- _TO DO_:
For each line below that includes the word "quartier", make a copy.

- _STORED DATA_:
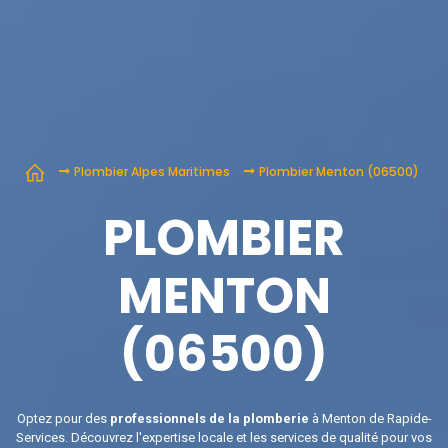
Plombier Alpes Maritimes
Plombier Menton (06500)
PLOMBIER
MENTON
(06500)
Optez pour des
professionnels de la plomberie
à Menton de Rapide-
Services. Découvrez l'expertise locale et les services de qualité pour vos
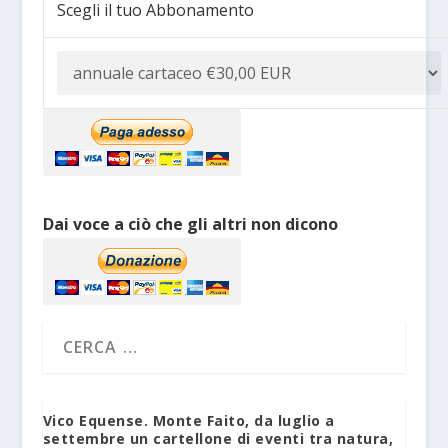
Scegli il tuo Abbonamento
Dai voce a ciò che gli altri non dicono
Vico Equense. Monte Faito, da luglio a
settembre un cartellone di eventi tra natura,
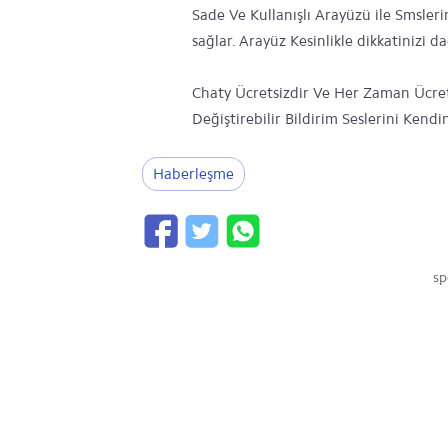
Sade Ve Kullanışlı Arayüzü ile Smsler
sağlar. Arayüz Kesinlikle dikkatinizi d
Chaty Ücretsizdir Ve Her Zaman Ücretsi
Değiştirebilir Bildirim Seslerini Kendi
Haberleşme
sp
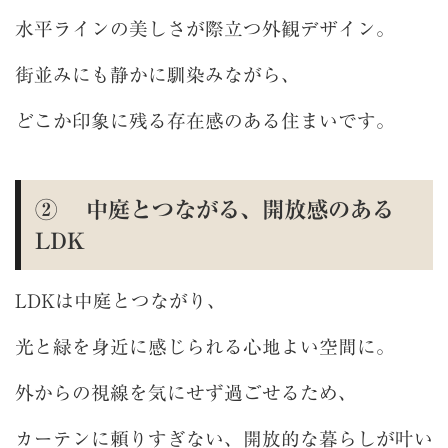
水平ラインの美しさが際立つ外観デザイン。
街並みにも静かに馴染みながら、
どこか印象に残る存在感のある住まいです。
② 中庭とつながる、開放感のある
LDK
LDKは中庭とつながり、
光と緑を身近に感じられる心地よい空間に。
外からの視線を気にせず過ごせるため、
カーテンに頼りすぎない、開放的な暮らしが叶い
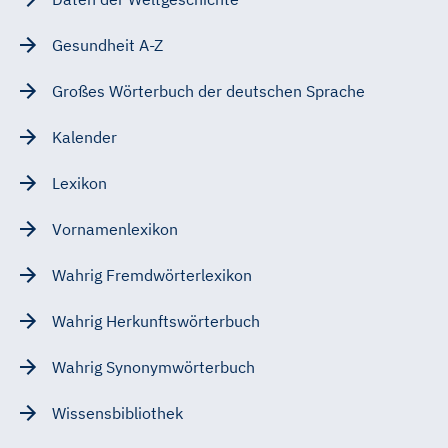
Gesundheit A-Z
Großes Wörterbuch der deutschen Sprache
Kalender
Lexikon
Vornamenlexikon
Wahrig Fremdwörterlexikon
Wahrig Herkunftswörterbuch
Wahrig Synonymwörterbuch
Wissensbibliothek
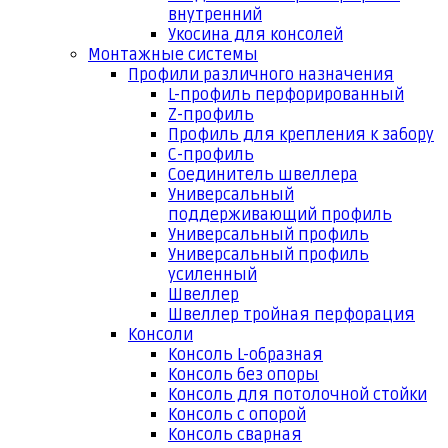
внутренний
Укосина для консолей
Монтажные системы
Профили различного назначения
L-профиль перфорированный
Z-профиль
Профиль для крепления к забору
С-профиль
Соединитель швеллера
Универсальный
поддерживающий профиль
Универсальный профиль
Универсальный профиль
усиленный
Швеллер
Швеллер тройная перфорация
Консоли
Консоль L-образная
Консоль без опоры
Консоль для потолочной стойки
Консоль с опорой
Консоль сварная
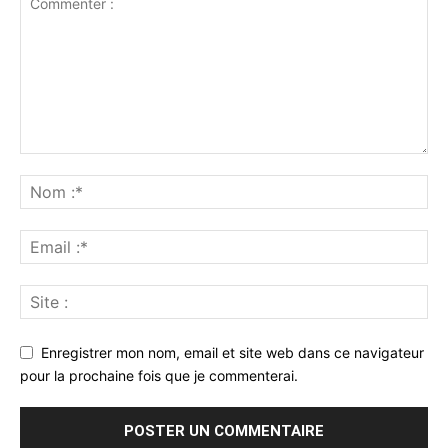
Enregistrer mon nom, email et site web dans ce navigateur
pour la prochaine fois que je commenterai.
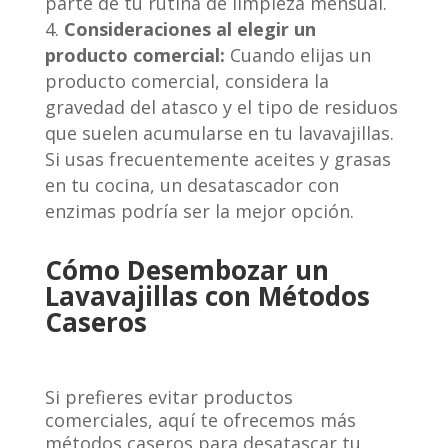
parte de tu rutina de limpieza mensual.
Consideraciones al elegir un
producto comercial:
Cuando elijas un
producto comercial, considera la
gravedad del atasco y el tipo de residuos
que suelen acumularse en tu lavavajillas.
Si usas frecuentemente aceites y grasas
en tu cocina, un desatascador con
enzimas podría ser la mejor opción.
Cómo Desembozar un
Lavavajillas con Métodos
Caseros
Si prefieres evitar productos
comerciales, aquí te ofrecemos más
métodos caseros para desatascar tu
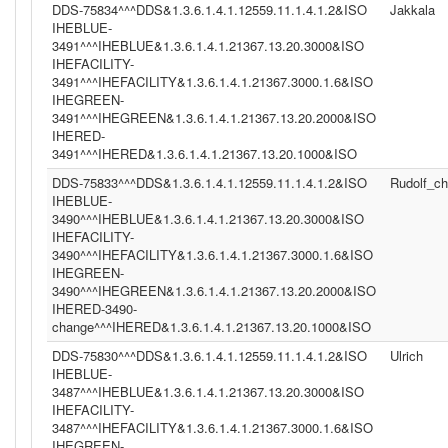
DDS-75834^^^DDS&1.3.6.1.4.1.12559.11.1.4.1.2&ISO
Jakkala
IHEBLUE-
3491^^^IHEBLUE&1.3.6.1.4.1.21367.13.20.3000&ISO
IHEFACILITY-
3491^^^IHEFACILITY&1.3.6.1.4.1.21367.3000.1.6&ISO
IHEGREEN-
3491^^^IHEGREEN&1.3.6.1.4.1.21367.13.20.2000&ISO
IHERED-
3491^^^IHERED&1.3.6.1.4.1.21367.13.20.1000&ISO
DDS-75833^^^DDS&1.3.6.1.4.1.12559.11.1.4.1.2&ISO
Rudolf_c
IHEBLUE-
3490^^^IHEBLUE&1.3.6.1.4.1.21367.13.20.3000&ISO
IHEFACILITY-
3490^^^IHEFACILITY&1.3.6.1.4.1.21367.3000.1.6&ISO
IHEGREEN-
3490^^^IHEGREEN&1.3.6.1.4.1.21367.13.20.2000&ISO
IHERED-3490-
change^^^IHERED&1.3.6.1.4.1.21367.13.20.1000&ISO
DDS-75830^^^DDS&1.3.6.1.4.1.12559.11.1.4.1.2&ISO
Ulrich
IHEBLUE-
3487^^^IHEBLUE&1.3.6.1.4.1.21367.13.20.3000&ISO
IHEFACILITY-
3487^^^IHEFACILITY&1.3.6.1.4.1.21367.3000.1.6&ISO
IHEGREEN-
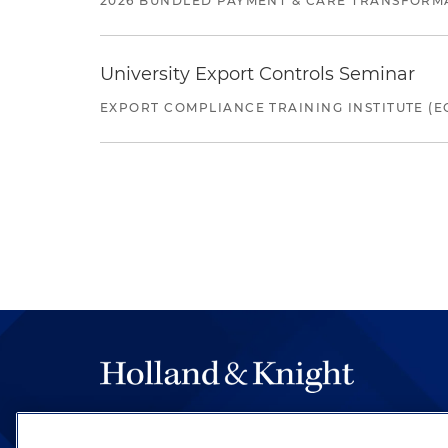
2026 BUNDLED PAYMENT & CARE TRANSFORM
University Export Controls Seminar
EXPORT COMPLIANCE TRAINING INSTITUTE (EC
The hallmark of Holland & Knight's success has a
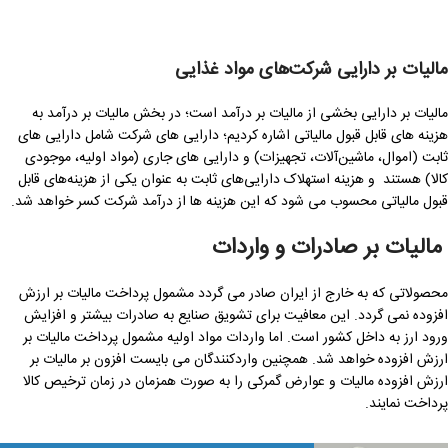
مالیات بر دارایی
شرکت‌های مواد غذایی
مالیات بر دارایی بخشی از مالیات بر درآمد است؛ در بخش مالیات بر درآمد به
هزینه های قابل قبول مالیاتی اشاره کردیم؛ دارایی ‌های شرکت‌ شامل دارایی ‌های
ثابت (اموال، ماشین‌آلات، تجهیزات) و دارایی ‌های جاری (مواد اولیه، موجودی
کالا) هستند و هزینه استهلاک دارایی‌های ثابت به عنوان یکی از هزینه‌های قابل
قبول مالیاتی محسوب می شود که این هزینه ها از درآمد شرکت کسر خواهد شد.
مالیات بر صادرات و واردات
محصولاتی که به خارج از ایران صادر می گردد مشمول پرداخت مالیات بر ارزش
افزوده نمی گردد. این معافیت برای تشویق صنایع به صادرات بیشتر و افزایش
ورود ارز به داخل کشور است. اما واردات مواد اولیه مشمول پرداخت مالیات بر
ارزش افزوده خواهد شد. همچنین واردکنندگان می بایست افزون بر مالیات بر
ارزش افزوده مالیات و عوارض گمرکی را به صورت همزمان در زمان ترخیص کالا
پرداخت نمایند.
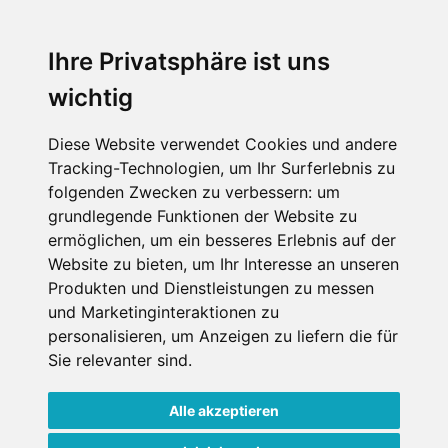
Ihre Privatsphäre ist uns
SKIURLAUB BUCHEN
wichtig
Last Minute
Diese Website verwendet Cookies und andere
Tracking-Technologien, um Ihr Surferlebnis zu
An der Piste
folgenden Zwecken zu verbessern:
um
Wellness
grundlegende Funktionen der Website zu
ermöglichen
,
um ein besseres Erlebnis auf der
Website zu bieten
,
um Ihr Interesse an unseren
Produkten und Dienstleistungen zu messen
SCHNEEHÖHEN SKI APP
und Marketinginteraktionen zu
personalisieren
,
um Anzeigen zu liefern die für
Die Schneehoehen Ski APP für iOS und Android - Ein
Sie relevanter sind
.
Muss für alle Wintersportler und Schneefreaks!
Alle akzeptieren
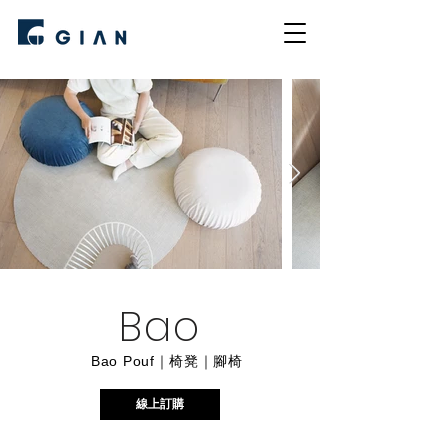
Bao
Bao Pouf｜椅凳｜腳椅
線上訂購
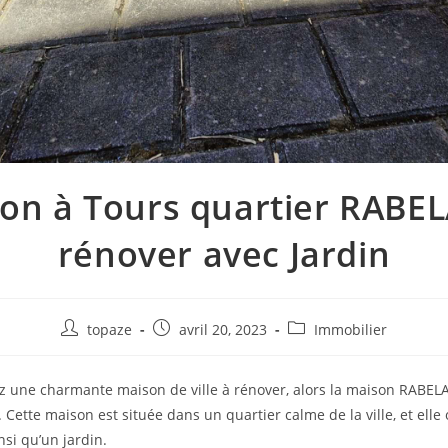
on à Tours quartier RABEL
rénover avec Jardin
Auteur/autrice
Publication
Post
topaze
avril 20, 2023
Immobilier
de
publiée :
category:
la
z une charmante maison de ville à rénover, alors la maison RABELAI
publication :
 Cette maison est située dans un quartier calme de la ville, et elle
si qu’un jardin.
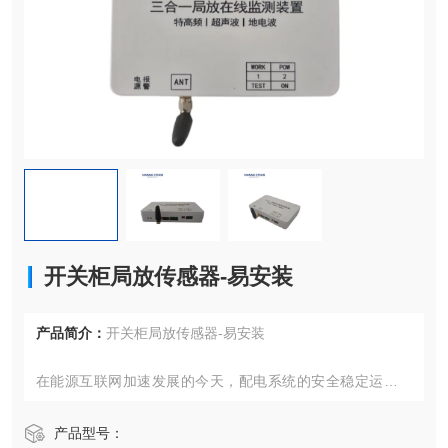
开关柜局放传感器-易安装
产品简介：
开关柜局放传感器-易安装
在能源互联网加速发展的今天，配电系统的安全稳定运行成
为保障社会生产生活的重要基石。针对电力分配核心节点
——开关柜的安全监测需求，一套融合多模态感知与智能分
产品型号：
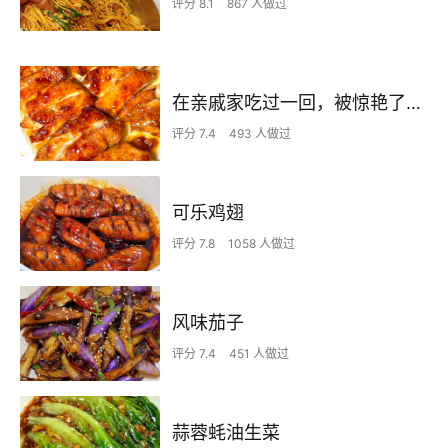
评分 8.1
867 人做过
在亲戚家吃过一回，被惊艳了…
评分 7.4
493 人做过
可乐鸡翅
评分 7.8
1058 人做过
风味茄子
评分 7.4
451 人做过
蒜蓉蚝油生菜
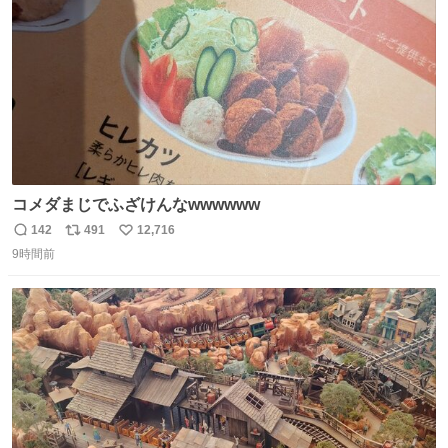
数
コメダまじでふざけんなwwwwww
142
491
12,716
返
リ
い
9時間前
信
ポ
い
数
ス
ね
ト
数
数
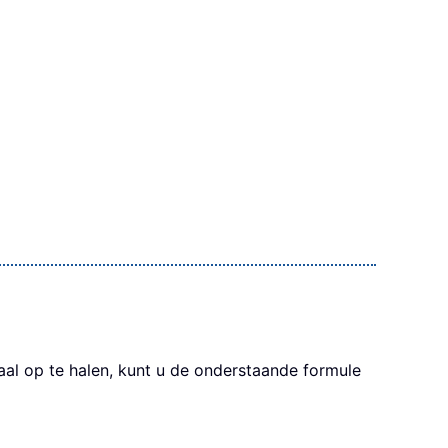
al op te halen, kunt u de onderstaande formule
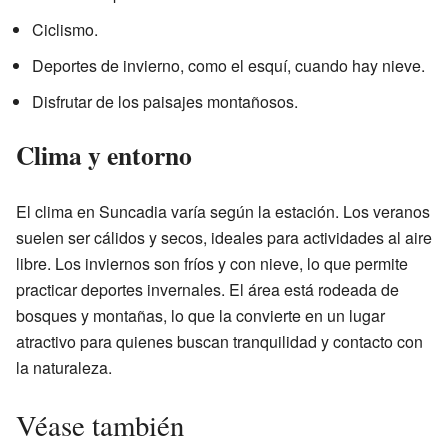
Ciclismo.
Deportes de invierno, como el esquí, cuando hay nieve.
Disfrutar de los paisajes montañosos.
Clima y entorno
El clima en Suncadia varía según la estación. Los veranos
suelen ser cálidos y secos, ideales para actividades al aire
libre. Los inviernos son fríos y con nieve, lo que permite
practicar deportes invernales. El área está rodeada de
bosques y montañas, lo que la convierte en un lugar
atractivo para quienes buscan tranquilidad y contacto con
la naturaleza.
Véase también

- _TASK ANSWER_:
on à Tours quartier RABEL
 Cette maison est située dans un quartier calme de la ville, et elle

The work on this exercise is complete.